We listen for a variety of reasons. We listen to learn at school and college, we listen to gain information and insight from people and work, and we listen for pleasure with music and the arts. Simply, listening has a wide range of uses, so it’s quite surprising to hear that we only take in a quarter-to a half of what’s being said to us. Without active listening, all we’re doing is hoping that information that we need is remembered, and that useless, irrelevant talk doesn’t fill up the space that we have. The difference between listening and active listening, is that you can listen to someone whilst on your phone. You can listen to someone whilst watching TV. You can listen to someone just about anywhere you want, doing pretty much anything you want.

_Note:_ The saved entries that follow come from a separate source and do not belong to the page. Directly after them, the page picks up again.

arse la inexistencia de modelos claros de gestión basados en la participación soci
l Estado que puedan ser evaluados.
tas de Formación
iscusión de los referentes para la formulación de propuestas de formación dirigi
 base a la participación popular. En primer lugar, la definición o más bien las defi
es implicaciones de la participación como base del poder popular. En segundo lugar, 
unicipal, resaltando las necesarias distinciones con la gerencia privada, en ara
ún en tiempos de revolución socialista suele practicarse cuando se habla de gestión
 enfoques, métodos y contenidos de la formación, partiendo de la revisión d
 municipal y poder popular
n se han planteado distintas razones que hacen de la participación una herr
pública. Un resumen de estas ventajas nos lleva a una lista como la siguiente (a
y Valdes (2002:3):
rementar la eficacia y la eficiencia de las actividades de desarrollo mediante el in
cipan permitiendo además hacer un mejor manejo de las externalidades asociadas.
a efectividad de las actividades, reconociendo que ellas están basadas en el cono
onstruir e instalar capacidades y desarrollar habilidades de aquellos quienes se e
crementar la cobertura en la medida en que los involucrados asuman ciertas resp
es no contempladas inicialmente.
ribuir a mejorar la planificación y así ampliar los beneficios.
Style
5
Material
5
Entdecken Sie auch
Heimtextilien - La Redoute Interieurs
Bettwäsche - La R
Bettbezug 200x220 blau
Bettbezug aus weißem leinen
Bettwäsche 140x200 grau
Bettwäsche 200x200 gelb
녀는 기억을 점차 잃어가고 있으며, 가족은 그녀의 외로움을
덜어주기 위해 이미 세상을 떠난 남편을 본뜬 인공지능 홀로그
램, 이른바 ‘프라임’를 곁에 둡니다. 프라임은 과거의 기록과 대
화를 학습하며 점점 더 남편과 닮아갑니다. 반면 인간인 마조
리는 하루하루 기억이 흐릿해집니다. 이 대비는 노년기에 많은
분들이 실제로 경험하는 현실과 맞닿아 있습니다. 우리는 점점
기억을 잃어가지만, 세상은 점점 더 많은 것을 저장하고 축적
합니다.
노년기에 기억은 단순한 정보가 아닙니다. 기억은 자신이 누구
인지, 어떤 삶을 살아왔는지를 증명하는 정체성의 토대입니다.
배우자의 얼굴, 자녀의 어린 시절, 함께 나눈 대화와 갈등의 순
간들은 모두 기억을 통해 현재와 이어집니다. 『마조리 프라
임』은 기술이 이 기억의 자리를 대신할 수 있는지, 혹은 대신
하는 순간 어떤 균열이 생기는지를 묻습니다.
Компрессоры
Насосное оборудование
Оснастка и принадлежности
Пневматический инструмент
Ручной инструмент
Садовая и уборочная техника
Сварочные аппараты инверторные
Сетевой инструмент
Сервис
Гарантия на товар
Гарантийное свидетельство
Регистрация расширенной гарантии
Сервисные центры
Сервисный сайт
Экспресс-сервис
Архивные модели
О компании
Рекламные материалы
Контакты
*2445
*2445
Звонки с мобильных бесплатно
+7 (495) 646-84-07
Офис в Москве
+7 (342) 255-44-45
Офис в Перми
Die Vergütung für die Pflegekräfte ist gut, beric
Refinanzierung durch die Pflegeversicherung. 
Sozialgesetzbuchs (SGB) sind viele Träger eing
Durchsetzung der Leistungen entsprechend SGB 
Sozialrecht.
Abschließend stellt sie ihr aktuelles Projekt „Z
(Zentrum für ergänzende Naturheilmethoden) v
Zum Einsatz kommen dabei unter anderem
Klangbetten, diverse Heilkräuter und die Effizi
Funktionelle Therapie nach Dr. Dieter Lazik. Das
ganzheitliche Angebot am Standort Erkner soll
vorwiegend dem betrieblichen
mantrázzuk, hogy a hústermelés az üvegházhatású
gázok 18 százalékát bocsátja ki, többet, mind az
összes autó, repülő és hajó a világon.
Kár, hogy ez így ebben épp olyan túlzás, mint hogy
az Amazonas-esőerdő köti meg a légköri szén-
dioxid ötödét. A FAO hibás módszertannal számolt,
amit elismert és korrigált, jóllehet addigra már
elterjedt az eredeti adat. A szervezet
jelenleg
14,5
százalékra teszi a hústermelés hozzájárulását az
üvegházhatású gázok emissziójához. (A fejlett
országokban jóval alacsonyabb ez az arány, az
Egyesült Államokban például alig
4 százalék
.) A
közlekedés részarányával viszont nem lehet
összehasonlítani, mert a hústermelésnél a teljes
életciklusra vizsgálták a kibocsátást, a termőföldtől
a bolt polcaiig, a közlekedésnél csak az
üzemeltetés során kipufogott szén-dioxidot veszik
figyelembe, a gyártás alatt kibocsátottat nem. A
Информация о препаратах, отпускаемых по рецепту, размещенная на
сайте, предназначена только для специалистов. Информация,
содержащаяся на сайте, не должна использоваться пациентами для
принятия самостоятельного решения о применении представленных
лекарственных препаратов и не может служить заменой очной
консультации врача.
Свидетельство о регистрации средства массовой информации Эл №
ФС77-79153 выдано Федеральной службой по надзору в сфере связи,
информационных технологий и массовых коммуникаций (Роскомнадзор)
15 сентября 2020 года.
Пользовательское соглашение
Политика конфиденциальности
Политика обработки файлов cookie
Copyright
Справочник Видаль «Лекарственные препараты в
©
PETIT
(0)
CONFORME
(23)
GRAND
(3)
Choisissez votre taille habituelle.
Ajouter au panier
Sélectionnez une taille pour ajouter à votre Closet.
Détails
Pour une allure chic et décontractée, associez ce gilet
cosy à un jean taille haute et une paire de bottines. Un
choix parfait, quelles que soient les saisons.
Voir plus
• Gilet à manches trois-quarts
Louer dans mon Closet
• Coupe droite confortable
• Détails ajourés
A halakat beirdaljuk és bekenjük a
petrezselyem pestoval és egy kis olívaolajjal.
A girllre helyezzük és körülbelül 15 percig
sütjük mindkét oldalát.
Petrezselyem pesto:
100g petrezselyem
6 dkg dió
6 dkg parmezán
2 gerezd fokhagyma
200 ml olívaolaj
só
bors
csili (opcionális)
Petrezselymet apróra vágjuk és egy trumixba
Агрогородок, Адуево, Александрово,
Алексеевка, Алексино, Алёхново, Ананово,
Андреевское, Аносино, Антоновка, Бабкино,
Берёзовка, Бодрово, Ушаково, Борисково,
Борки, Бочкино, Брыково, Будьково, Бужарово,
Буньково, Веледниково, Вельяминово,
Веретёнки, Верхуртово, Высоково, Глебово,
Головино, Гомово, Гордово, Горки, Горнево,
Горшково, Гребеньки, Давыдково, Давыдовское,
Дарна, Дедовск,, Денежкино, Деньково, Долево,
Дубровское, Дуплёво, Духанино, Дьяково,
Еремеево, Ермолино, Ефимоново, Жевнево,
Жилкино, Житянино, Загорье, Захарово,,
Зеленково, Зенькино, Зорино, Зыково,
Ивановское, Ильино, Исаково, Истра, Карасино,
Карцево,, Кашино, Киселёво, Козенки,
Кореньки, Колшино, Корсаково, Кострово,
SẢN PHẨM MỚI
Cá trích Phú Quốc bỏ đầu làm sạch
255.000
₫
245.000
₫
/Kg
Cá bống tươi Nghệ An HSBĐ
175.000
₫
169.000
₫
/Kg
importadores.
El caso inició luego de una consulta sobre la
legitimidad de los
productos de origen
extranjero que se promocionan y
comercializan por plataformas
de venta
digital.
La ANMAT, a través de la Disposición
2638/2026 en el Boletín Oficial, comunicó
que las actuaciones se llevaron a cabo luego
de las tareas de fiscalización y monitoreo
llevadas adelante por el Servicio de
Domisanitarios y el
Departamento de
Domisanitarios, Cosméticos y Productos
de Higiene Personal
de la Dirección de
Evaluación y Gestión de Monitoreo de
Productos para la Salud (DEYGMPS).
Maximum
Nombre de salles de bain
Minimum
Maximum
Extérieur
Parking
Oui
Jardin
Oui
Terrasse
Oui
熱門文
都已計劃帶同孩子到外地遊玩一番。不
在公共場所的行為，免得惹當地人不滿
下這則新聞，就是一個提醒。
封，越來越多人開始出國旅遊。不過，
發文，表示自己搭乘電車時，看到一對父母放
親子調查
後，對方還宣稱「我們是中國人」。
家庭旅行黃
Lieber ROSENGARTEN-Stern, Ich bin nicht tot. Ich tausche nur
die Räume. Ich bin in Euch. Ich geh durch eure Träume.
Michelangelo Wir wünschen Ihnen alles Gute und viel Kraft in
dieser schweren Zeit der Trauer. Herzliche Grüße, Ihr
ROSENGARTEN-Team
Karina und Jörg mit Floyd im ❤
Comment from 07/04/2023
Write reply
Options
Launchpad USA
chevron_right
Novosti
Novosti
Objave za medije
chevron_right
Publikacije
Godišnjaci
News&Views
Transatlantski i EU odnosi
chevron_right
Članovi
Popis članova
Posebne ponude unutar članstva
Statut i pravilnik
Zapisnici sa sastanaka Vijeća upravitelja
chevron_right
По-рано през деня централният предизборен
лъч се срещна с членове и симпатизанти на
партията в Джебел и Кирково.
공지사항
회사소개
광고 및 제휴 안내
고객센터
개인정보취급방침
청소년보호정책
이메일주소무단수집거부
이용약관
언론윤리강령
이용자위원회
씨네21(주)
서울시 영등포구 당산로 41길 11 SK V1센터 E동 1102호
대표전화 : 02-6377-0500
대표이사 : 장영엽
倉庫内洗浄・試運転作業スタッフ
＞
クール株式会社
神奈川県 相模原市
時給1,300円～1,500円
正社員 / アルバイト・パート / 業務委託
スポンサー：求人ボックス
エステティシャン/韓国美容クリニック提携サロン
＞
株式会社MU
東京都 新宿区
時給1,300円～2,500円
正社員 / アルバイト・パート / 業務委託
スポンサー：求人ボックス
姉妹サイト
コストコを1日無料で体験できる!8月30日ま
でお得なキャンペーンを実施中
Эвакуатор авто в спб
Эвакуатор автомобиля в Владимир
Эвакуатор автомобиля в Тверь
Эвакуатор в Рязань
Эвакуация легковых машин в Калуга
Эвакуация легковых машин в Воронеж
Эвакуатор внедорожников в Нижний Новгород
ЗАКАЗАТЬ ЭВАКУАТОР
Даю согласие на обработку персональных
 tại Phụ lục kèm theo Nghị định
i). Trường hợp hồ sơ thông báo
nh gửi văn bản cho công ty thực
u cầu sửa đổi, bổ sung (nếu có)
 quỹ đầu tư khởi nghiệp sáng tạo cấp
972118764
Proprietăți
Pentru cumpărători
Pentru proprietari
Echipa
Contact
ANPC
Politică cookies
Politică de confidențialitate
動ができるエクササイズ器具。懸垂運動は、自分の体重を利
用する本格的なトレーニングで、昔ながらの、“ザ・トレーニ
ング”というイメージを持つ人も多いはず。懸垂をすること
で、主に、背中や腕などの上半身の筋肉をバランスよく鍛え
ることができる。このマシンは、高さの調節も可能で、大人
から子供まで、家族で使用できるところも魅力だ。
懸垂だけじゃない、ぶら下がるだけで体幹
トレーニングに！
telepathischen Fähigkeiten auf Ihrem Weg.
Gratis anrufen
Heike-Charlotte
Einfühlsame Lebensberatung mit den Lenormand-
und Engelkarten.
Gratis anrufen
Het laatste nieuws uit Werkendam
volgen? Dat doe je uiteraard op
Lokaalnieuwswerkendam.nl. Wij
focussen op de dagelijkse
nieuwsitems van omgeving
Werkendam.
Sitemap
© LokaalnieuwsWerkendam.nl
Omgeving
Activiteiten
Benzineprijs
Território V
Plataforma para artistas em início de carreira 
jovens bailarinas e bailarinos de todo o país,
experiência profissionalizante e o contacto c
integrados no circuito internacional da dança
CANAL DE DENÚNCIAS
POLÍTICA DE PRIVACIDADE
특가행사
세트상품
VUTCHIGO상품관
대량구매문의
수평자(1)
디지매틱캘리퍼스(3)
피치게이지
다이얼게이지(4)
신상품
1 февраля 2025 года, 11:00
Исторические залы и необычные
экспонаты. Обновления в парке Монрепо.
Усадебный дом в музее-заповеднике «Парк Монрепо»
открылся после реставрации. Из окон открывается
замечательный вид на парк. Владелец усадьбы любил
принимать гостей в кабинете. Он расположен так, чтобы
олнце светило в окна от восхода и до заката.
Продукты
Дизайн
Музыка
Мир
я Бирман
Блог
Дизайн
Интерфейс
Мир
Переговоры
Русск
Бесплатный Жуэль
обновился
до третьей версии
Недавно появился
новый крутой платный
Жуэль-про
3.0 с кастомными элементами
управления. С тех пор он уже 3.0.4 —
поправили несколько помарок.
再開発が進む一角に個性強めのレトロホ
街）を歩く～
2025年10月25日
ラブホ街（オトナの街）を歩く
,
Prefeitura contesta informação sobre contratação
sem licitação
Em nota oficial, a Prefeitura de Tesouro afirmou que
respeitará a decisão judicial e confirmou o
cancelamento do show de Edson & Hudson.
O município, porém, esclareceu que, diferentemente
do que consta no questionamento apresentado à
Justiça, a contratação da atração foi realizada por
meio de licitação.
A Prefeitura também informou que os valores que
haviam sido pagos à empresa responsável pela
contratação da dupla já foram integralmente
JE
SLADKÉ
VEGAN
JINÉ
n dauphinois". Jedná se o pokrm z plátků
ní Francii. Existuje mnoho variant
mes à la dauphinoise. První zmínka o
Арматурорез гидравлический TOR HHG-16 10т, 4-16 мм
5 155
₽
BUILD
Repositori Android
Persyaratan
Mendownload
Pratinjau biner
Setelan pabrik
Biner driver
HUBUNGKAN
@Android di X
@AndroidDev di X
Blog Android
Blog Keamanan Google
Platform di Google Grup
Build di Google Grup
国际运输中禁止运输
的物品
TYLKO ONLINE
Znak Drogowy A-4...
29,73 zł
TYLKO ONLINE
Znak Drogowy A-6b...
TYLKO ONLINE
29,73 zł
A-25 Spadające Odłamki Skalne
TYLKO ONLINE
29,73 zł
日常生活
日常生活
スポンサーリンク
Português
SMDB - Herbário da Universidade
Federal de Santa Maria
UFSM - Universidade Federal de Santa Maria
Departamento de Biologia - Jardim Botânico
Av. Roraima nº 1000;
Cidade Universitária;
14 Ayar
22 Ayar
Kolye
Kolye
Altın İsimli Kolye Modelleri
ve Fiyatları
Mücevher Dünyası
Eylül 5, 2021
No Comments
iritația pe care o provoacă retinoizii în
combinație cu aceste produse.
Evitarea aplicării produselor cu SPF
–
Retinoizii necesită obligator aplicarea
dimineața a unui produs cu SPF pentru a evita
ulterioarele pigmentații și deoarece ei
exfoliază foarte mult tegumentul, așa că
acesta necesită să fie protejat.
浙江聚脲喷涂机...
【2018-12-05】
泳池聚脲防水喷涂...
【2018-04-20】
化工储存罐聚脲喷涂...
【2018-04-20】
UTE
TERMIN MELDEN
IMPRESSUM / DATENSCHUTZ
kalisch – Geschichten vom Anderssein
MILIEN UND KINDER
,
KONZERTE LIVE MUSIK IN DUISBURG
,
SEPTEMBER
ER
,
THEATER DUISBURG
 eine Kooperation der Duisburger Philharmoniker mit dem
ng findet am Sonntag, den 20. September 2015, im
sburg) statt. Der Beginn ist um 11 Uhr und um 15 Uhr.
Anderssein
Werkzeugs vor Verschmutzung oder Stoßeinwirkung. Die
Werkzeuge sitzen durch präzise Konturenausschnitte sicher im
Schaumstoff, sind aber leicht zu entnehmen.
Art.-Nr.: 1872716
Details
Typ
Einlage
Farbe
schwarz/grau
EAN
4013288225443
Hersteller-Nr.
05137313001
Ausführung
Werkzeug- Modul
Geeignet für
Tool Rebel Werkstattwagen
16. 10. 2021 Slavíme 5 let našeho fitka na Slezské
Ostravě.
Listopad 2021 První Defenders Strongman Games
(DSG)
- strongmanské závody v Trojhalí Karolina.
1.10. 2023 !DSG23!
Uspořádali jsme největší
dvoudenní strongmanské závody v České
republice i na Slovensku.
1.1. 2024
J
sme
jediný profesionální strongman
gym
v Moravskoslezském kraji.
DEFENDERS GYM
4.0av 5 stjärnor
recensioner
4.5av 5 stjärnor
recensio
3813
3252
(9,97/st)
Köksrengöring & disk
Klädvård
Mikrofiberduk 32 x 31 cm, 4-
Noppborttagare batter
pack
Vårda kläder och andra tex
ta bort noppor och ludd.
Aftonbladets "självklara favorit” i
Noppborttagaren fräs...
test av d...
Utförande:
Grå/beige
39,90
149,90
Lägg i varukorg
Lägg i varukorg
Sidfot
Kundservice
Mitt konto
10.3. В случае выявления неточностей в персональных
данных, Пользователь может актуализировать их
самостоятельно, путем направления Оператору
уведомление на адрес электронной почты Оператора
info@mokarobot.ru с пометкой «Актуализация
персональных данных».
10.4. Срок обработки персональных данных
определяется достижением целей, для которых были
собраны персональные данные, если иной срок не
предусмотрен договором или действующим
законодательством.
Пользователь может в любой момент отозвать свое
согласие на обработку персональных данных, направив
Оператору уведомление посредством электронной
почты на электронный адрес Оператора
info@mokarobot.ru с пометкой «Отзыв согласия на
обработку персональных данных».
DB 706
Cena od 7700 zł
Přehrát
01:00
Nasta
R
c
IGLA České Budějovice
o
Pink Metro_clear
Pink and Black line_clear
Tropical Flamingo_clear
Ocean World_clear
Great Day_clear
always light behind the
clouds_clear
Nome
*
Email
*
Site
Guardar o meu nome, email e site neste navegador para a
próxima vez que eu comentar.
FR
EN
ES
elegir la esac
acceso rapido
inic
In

This isn’t the case with active listening. With active listening you need to be listening to what they’re saying with your full attention. No distractions, no tuning in and tuning out again. Just what they are saying. What this allows for is to understand the complete message of what they’re saying. This might be done through what’s called subtext. Subtext is the meaning of the message that’s not directly said, but heavily implied e.g., you ask your friend if they are “okay”, and they reply, “fine”, even though their body language and tone suggests differently, the chances are that they’re not fine. You can only interpret, understand and gain subtext and meanings behind conversations, as well as taking in more than 50% of the conversation through active listening.